(Items from a dataset)
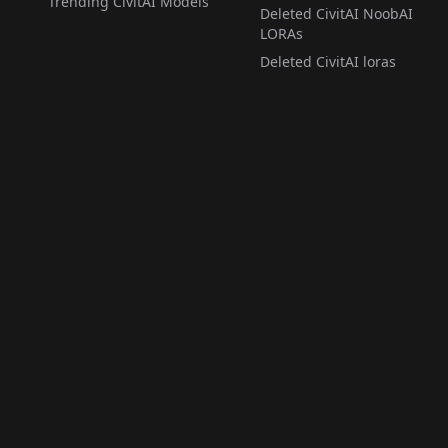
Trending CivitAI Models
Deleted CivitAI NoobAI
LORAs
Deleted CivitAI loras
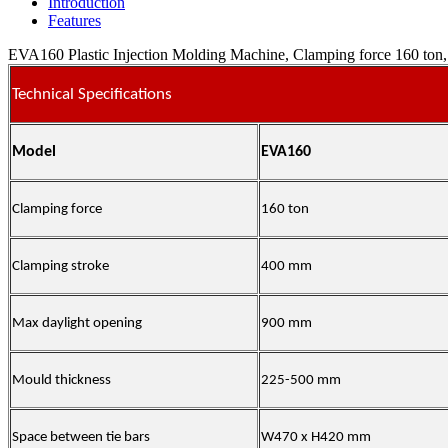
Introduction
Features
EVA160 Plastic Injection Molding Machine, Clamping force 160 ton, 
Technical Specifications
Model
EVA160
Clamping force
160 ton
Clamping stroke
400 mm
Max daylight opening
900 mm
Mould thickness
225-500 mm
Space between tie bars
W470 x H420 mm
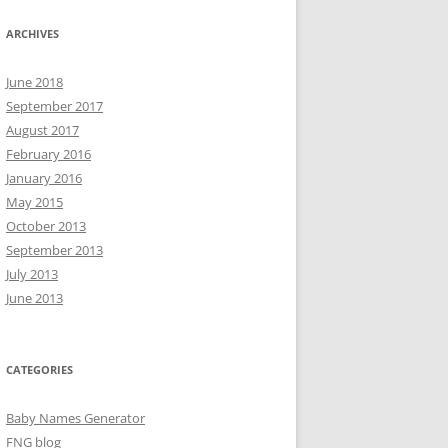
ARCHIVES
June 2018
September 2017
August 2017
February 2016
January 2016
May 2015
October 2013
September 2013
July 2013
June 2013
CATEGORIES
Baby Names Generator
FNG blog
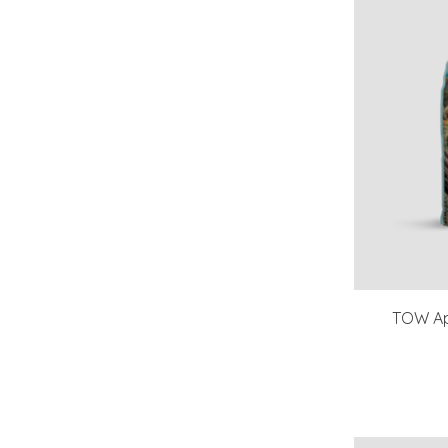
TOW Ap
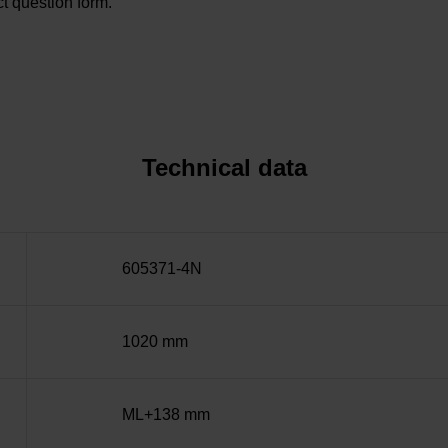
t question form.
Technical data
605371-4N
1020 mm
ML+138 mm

* * *

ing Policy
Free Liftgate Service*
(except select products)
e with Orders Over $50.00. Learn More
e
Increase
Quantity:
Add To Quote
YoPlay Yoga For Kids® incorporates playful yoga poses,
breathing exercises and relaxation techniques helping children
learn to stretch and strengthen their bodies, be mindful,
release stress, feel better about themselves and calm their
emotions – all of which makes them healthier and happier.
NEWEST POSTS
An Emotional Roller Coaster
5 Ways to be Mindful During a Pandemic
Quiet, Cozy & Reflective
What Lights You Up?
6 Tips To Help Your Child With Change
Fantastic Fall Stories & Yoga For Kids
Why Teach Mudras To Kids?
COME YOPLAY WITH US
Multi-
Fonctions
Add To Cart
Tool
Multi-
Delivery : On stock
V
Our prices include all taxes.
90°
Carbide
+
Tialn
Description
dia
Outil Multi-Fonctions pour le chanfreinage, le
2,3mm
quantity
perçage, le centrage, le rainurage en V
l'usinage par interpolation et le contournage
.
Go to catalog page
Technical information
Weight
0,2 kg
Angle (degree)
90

### [ACTION ITEM]
Where a line of the entries contains "Clamping", report that line.

### [SOLUTION TO THIS EXERCISE]
EVA160 Plastic Injection Molding Machine, Clamping force 160 ton, 
Clamping force
Clamping stroke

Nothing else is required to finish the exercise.